I’ve had one story of extraordinary provision - I want to close with two stories of very ordinary provision. The first involves a young couple going to seminary - and no this is not from my past, it’s from a current blog by Josh and Rebecca:
“I am astounded by God's provision! Granted, He is King of the Universe and He is good and He is completely capable of keeping any promise (in spite of circumstance). And He DID promise to take care of us. Still . . . the way He works out the details doesn't cease to amaze me! During our recent cross-country trip the "check engine" light came on in our vehicle. The timing was less than ideal and we simply couldn't do anything about it where we were. So we drove on home and hoped for the best.
“As you know, we're a seminary student family; not going to be making any appearances on "Lifestyles of the Rich and Famous" any time soon. I'm not complaining but simply stating the obvious: that fixing the car presented a serious monetary inconvenience. More than that, we hadn't planned for this trip (most funerals are like that) and had missed a great deal of work. So . . .
We arrived home and found several "interesting" pieces of mail. Among them was a warranty coupon from the car manufacturer saying we could take it to any certified dealer to have x, y, and z done for free. So we did. Turns out "x, y and z" fixed everything! Isn't God's timing incredible!? He had solved the problem (put the coupon in the mail) before He gave it to us. We can trust Him with anything!
God centered thanksgiving. The last story focuses on God centered giving and receiving, at a very basic level. It’s a reminiscence by a blogger named Paula Moldenhauer. She writes “I remember squirming in my seat at church as the usher collected an offering. I only had one dollar, and didn’t know when I could get another. I wanted to give something to God—but I had no change, nothing but that bill.”
“I fought with myself as the usher drew closer to my seat. It was all I had! Surely, God didn’t want me to give it up! But in my little girl heart I wanted to be bigger than my selfishness. I wanted to trust God with all I had. I fought with myself until the last minute, then dropped the money in the plate just as it passed me.
“Later that day, my grandma took me “out back” behind her house.
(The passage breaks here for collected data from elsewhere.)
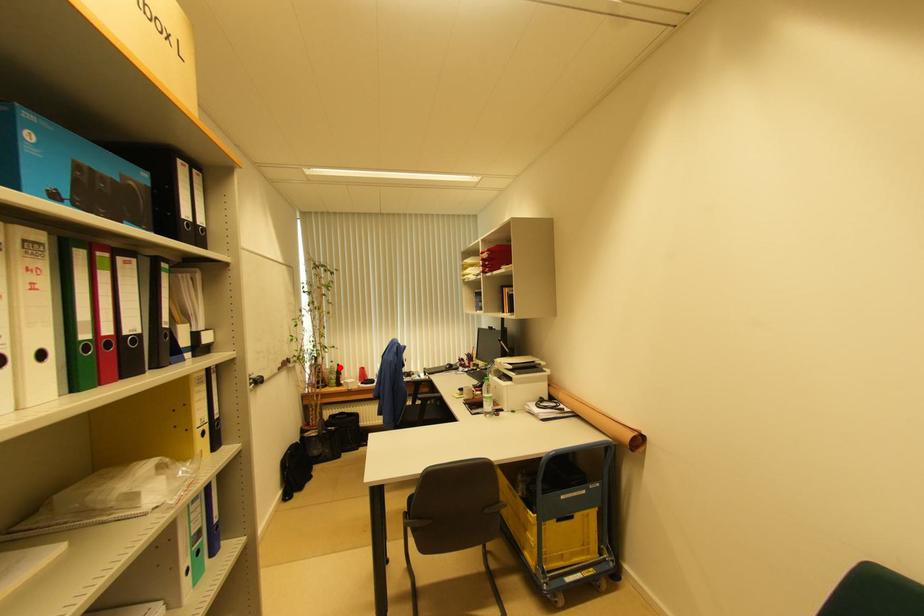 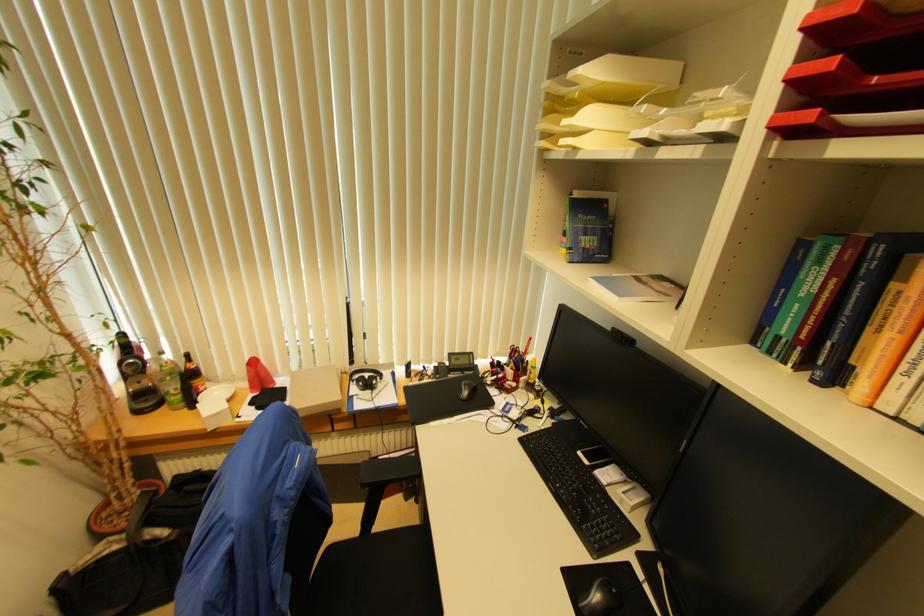 In the second image, find the point that corresponds to the highlighted location in the first image.

(188, 358) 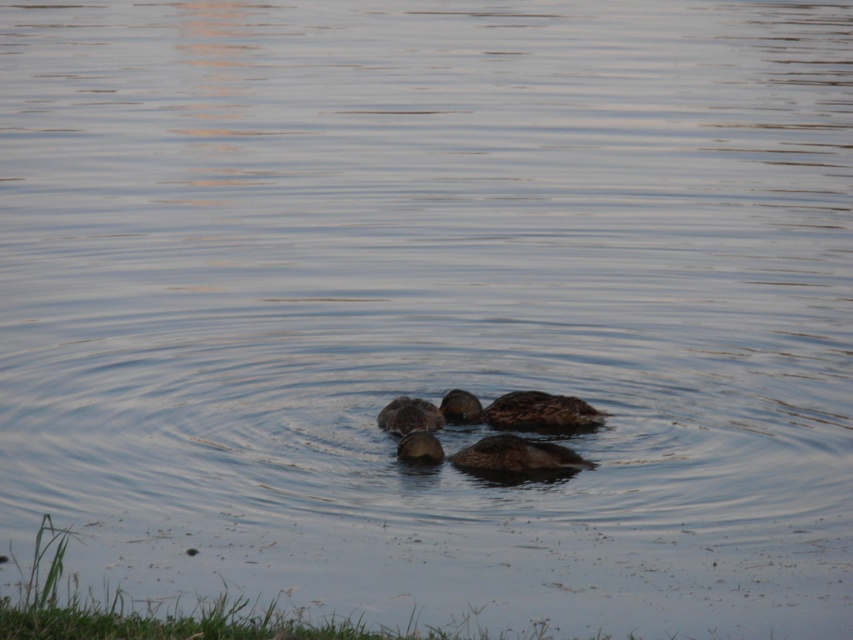 Between dark brown feathers at center and brown matte duck at center, which one has more height?

Standing taller between the two is dark brown feathers at center.

Is dark brown feathers at center smaller than brown matte duck at center?

No, dark brown feathers at center is not smaller than brown matte duck at center.

Locate an element on the screen. dark brown feathers at center is located at coordinates (521, 410).

Who is lower down, brown matte duck at center or brown matte duckling at center?

Positioned lower is brown matte duck at center.

Is point (561, 452) closer to camera compared to point (415, 458)?

Yes.

Is point (459, 461) less distant than point (432, 444)?

No, (459, 461) is further to viewer.

Where is `brown matte duck at center`? This screenshot has height=640, width=853. brown matte duck at center is located at coordinates (515, 456).

Which is below, brown matte duck at center or brown fuzzy duck at center?

brown matte duck at center is below.

Who is positioned more to the left, brown matte duck at center or brown fuzzy duck at center?

brown fuzzy duck at center is more to the left.

Which is behind, point (579, 458) or point (397, 416)?

The point (397, 416) is more distant.

Find the location of a particular element. brown matte duck at center is located at coordinates (515, 456). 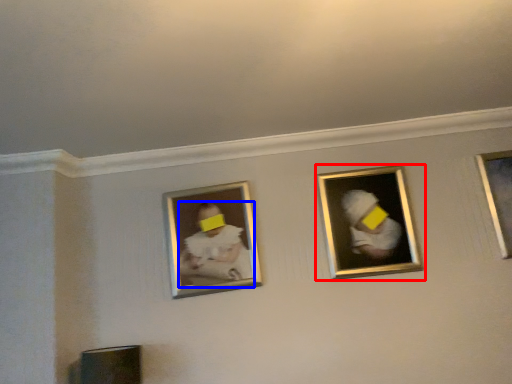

I remember the creak of the screen door and the coolness of her covered back porch. “Now you don’t need to tell anyone about this,” she whispered, as she slipped a dollar bill into my hand. I remember looking down at the bill, wondering if she knew I’d given my last one at church that day, or if God had just whispered into her heart that He wanted me to have one. I never asked her—just took her gift, wrapped her in a hug, and thought about how you couldn’t out give God.”
You can’t out give God - he’s the cornucopia. Let’s make him the center of our receiving, and of our giving, and of our thanksgiving.